Several national telehealth platforms hold Nebraska prescribing authority and can manage alprostadil prescriptions, provided the patient completes a video visit rather than a questionnaire-only flow. HealthRX providers licensed in Nebraska can conduct the initial evaluation, coordinate first-dose training with a local partner clinic, and manage refills. When selecting any telehealth service, confirm three things: the prescriber holds an active Nebraska license or IMLC authorization, the platform supports Schedule-exempt prescription forwarding to a Nebraska-licensed pharmacy, and the service can support first-dose training.
Primary care physicians and internal medicine providers in Nebraska can also prescribe alprostadil if they have experience with injection training. In practice, many primary care providers refer to urology for the first-dose visit and then co-manage ongoing prescriptions. Family medicine physicians account for a meaningful share of ED prescriptions in rural Nebraska counties where urology access is limited [11].

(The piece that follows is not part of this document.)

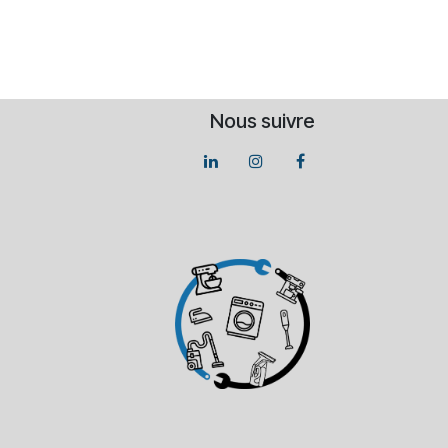
Nous suivre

Nebraska Pharmacies and 503A Compounding for Alprostadil
Branded Caverject Impulse (Pfizer) and generic alprostadil injection kits are available at retail pharmacies in Nebraska, including large chains such as Walgreens, CVS, and HyVee, as well as independent pharmacies. MUSE urethral suppositories are available at most retail pharmacies by special order. Cash prices for branded Caverject range from $90, $200 per dual-chamber syringe kit (10 mcg or 20 mcg) without insurance, based on current GoodRx Nebraska data.
Nebraska 503A compounding pharmacies are licensed by the Nebraska Department of Health and Human Services (DHHS) Pharmacy Division and may compound patient-specific alprostadil formulations on a valid prescription [12]. Compounded alprostadil is commonly prepared in multi-dose vials at concentrations such as 20 mcg/mL or 40 mcg/mL, often with papaverine or phentolamine added to create combination vasoactive injection therapy (known as bi-mix or tri-mix). Combination formulations can reduce the alprostadil dose needed per injection and thereby lower the incidence of injection-site pain, which occurs in roughly 11% of men using alprostadil monotherapy per the package insert data [7].

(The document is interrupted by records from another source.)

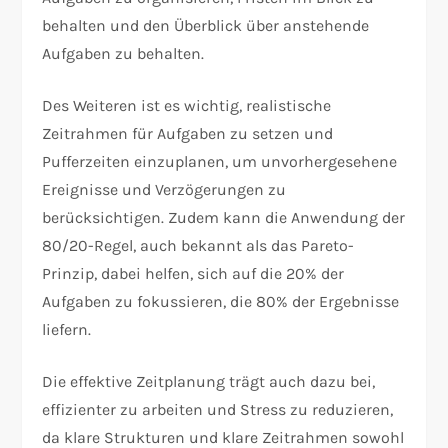
behalten und den Überblick über anstehende
Aufgaben zu behalten.
Des Weiteren ist es wichtig, realistische
Zeitrahmen für Aufgaben zu setzen und
Pufferzeiten einzuplanen, um unvorhergesehene
Ereignisse und Verzögerungen zu
berücksichtigen. Zudem kann die Anwendung der
80/20-Regel, auch bekannt als das Pareto-
Prinzip, dabei helfen, sich auf die 20% der
Aufgaben zu fokussieren, die 80% der Ergebnisse
liefern.
Die effektive Zeitplanung trägt auch dazu bei,
effizienter zu arbeiten und Stress zu reduzieren,
da klare Strukturen und klare Zeitrahmen sowohl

Nebraska 503A pharmacies may ship compounded alprostadil to patients within the state on a valid prescription. They may not ship across state lines under USP 795 and 797 compounding standards unless the receiving state permits it. Patients transferring from another state should confirm their Nebraska prescriber re-issues the prescription to a Nebraska-licensed pharmacy or compounding facility.
The FDA has not approved compounded alprostadil combinations (bi-mix, tri-mix) as finished drug products. Patients should understand that compounded formulations lack FDA-reviewed clinical data for the specific combination, though individual components have established safety profiles [13]. A 2022 analysis published in the Journal of Sexual Medicine found that tri-mix (alprostadil plus papaverine plus phentolamine) produced erections sufficient for intercourse in 92% of men with organic ED compared to 79% for alprostadil monotherapy (P<0.01, N=183) [14].

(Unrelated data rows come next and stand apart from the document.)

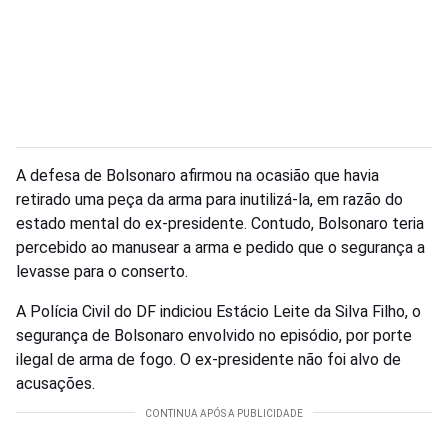
A defesa de Bolsonaro afirmou na ocasião que havia
retirado uma peça da arma para inutilizá-la, em razão do
estado mental do ex-presidente. Contudo, Bolsonaro teria
percebido ao manusear a arma e pedido que o segurança a
levasse para o conserto.
A Polícia Civil do DF indiciou Estácio Leite da Silva Filho, o
segurança de Bolsonaro envolvido no episódio, por porte
ilegal de arma de fogo. O ex-presidente não foi alvo de
acusações.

Insurance, Prior Authorization, and Nebraska Medicaid
Nebraska Medicaid does not cover alprostadil for erectile dysfunction. This exclusion follows Centers for Medicare and Medicaid Services (CMS) guidance that treats ED medications as lifestyle drugs, placing them outside mandatory Medicaid benefit categories [15]. Patients on Nebraska Medicaid will pay the full out-of-pocket cost unless they have a Medicare Part D plan with optional supplemental drug benefits or a separate private insurance rider.
Private insurance coverage varies considerably. Many commercial plans in Nebraska cover alprostadil with prior authorization (PA). A standard PA submission for alprostadil in Nebraska typically requires:
- Documentation of an erectile dysfunction diagnosis with ICD-10 code N52.x
- Confirmation that at least two PDE5 inhibitors (e.g., sildenafil 100 mg, tadalafil 20 mg) were tried and failed or are medically contraindicated
- Prescriber attestation that alprostadil is medically necessary
- Supporting labs (testosterone level, HbA1c if diabetic)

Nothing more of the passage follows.